In addition to the precursor measurement program, engineering assessments and possible precursor missions to validate and quantify the water extraction process based on the resource measurement assessment would need to be undertaken.

FINDING: PROPOSED INVESTIGATION AND MEASUREMENTS

1D. Characterize potential sources of water to support ISRU for eventual human missions. At this time it is not known where human exploration of Mars may occur. However, if ISRU is determined to be required for reasons of mission affordability and/or safety, then the following measurements for water with respect to ISRU become necessary (these options cannot be prioritized without applying constraints from mission system engineering, ISRU process engineering, and geological potential):

Measurement Options:

1. 
   Perform measurements within the top few meters of surface regolith in a location within the near-equatorial region (approximately ±30°) that Odyssey indicates is a local maximum in water content, to determine: (i) concentration of water, (ii) composition and concentration of other volatiles and potential impurities released with water when regolith is heated, and (iii) three-dimensional distribution of measurements i & ii within a 100 meter x 100 meter local region.
   
2. 
   Perform measurements to (i) identify and determine the depth, thickness, and concentration of water in subsurface ice deposits to a few meters depth at approximately 40° to 55° latitude, (ii) determine the demarcation profile/latitude where near-surface subsurface ice formation does and does not occur.
   
3. 
   Perform measurements in the polar region (70º to 90º) to determine the depth, thickness, and concentration of near-surface water/ice.
   
4. 
   Measurements for water at other locations and depths are not precluded but require further scientific measurements and/or analysis to warrant consideration.
   

At this time there is no definitive list of criteria for selecting the sites on Mars where human exploration would occur. Should water-based ISRU be incorporated into human mission plans, the availability of usable quantities of water to a high degree of confidence would be one of the criteria used in selecting potential mission landing sites. Regardless of all the selection criteria, exploration to locate accessible Mars water resources is needed.

7. 
   Measurements related to regolith geotechnical risks
   

1. 
   Introduction
   

There are a number of risk issues in the general area of soil/regolith mechanical properties, and these are collectively grouped as Risk #7 in Table 1.
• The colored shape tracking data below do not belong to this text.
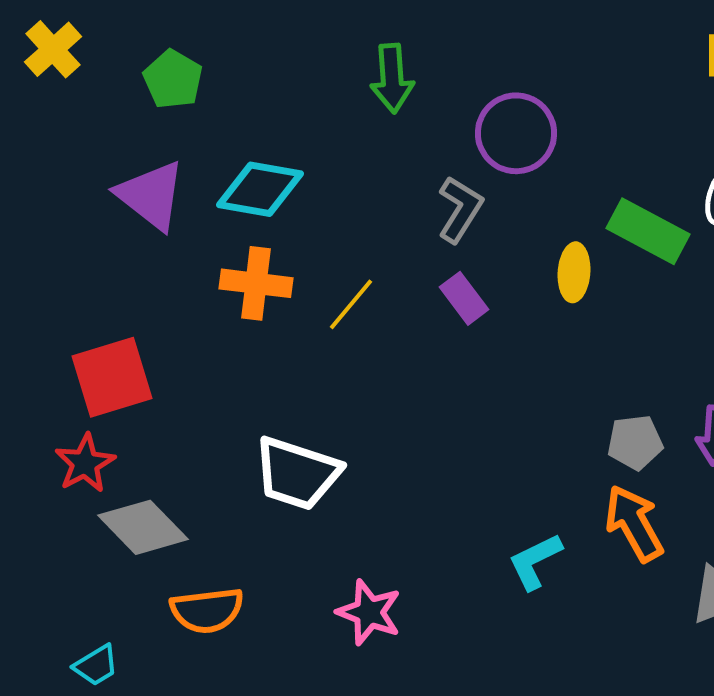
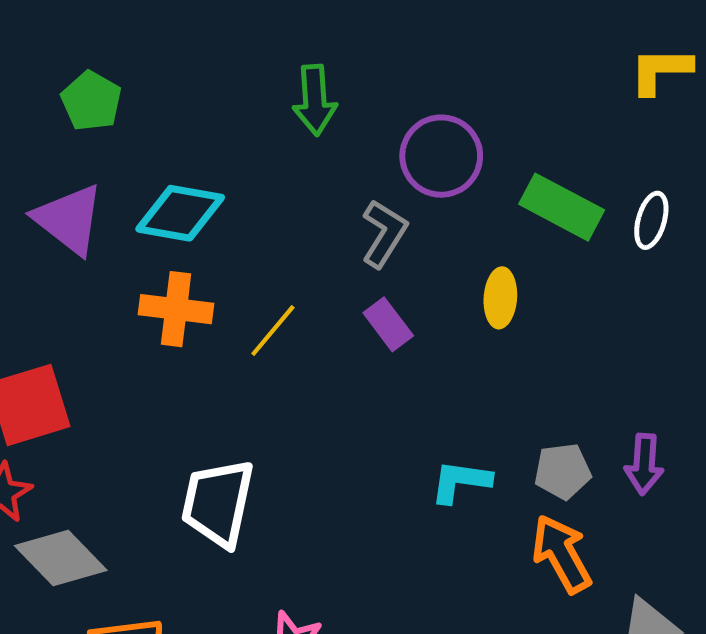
green rectangle: (648, 231) -> (562, 207), moved
white trapezoid: (297, 473) -> (218, 503), turned 84
cyan L-shape: (535, 561) -> (461, 481), moved, turned 34

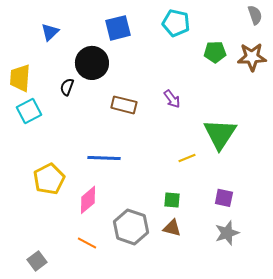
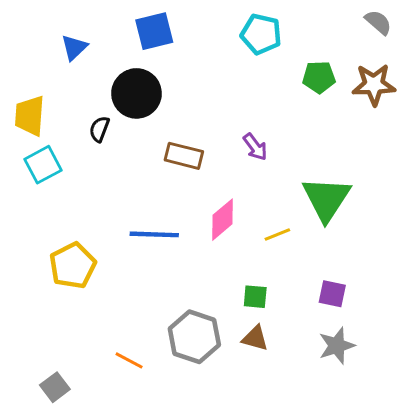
gray semicircle: (255, 15) -> (378, 22), turned -30
blue square: (118, 28) -> (154, 31), moved
pink diamond: (88, 200) -> (223, 220), moved

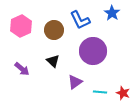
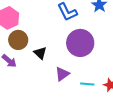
brown circle: (54, 30) -> (18, 40), moved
During the Apollo and Viking programs considerable effort was expended to study the cratering of the regolith when a rocket launches or lands on it [Romine, et al, 1973; Alexander, et al, 1966; Roberts 1964; Clark and Land 1963; Scott and Ko; Ko 1970; Foreman 1967; Clark 1970; Hutton, et al, 1980]. That research ensured the success of those programs but also demonstrated that cratering will be a serious challenge for other mission scenarios. The most violent phase of a cratering event is when the static overpressure of the rocket exhaust exceeds the bearing capacity

of the soil or sufficiently fluidizes it to excavate vertically beneath the surface. This bearing capacity failure (BCF) produces a small and highly concave cup in the surface. The shape of the cup then redirects the supersonic jet – along with entrained debris – upward toward the spacecraft. This has been observed in terrestrial experiments but never quantified. The blast from such an event will be qualitatively different than the cratering that occurred in the Apollo and Viking programs, because BCF had been successfully avoided in all those missions. In fact, the Viking program undertook a significant research and development effort and redesigned the spacecraft specifically for the purpose of avoiding BCF [Romine, et al, 1973]. (See Figure 5.) However, it will be unavoidable in the Martian environment with the large landers necessary for human exploration.

Furthermore, cratering (with or without BCF) will be a significant issue when there is an attempt to land multiple mission-critical spacecraft within short distances of one another, whether on the Moon or Mars. It is possible that the first spacecraft to land may be damaged by the spray from the second spacecraft’s landing. The co-landing of critical hardware has never been done before, but we do have some relevant experience because the Apollo 12 Lunar Module (LM) landed 155 meters away from the deactivated Surveyor 3 spacecraft. Portions of the Surveyor were then returned by the astronauts to Earth for analysis [Cour-Palais 1972; Jaffe 1972]. It was found that the surface of the Surveyor 3 had been sandblasted by a high-speed shower of sand and dust particles during the LM’s landing. The sandblasting cast very sharp, permanent “shadows” onto the spacecraft which very accurately pointed away from the point on the regolith directly beneath the LM. Judging by the sharpness of the shadows and the lack of curvature allowable for the particles to fit the trajectory, the particles must have been moving in excess of 100 m/s. Furthermore, every cavity and opening in the spacecraft was filled with grit by the high-speed spray. Co-landed spacecraft must be designed to withstand the blast and contamination of the cratering.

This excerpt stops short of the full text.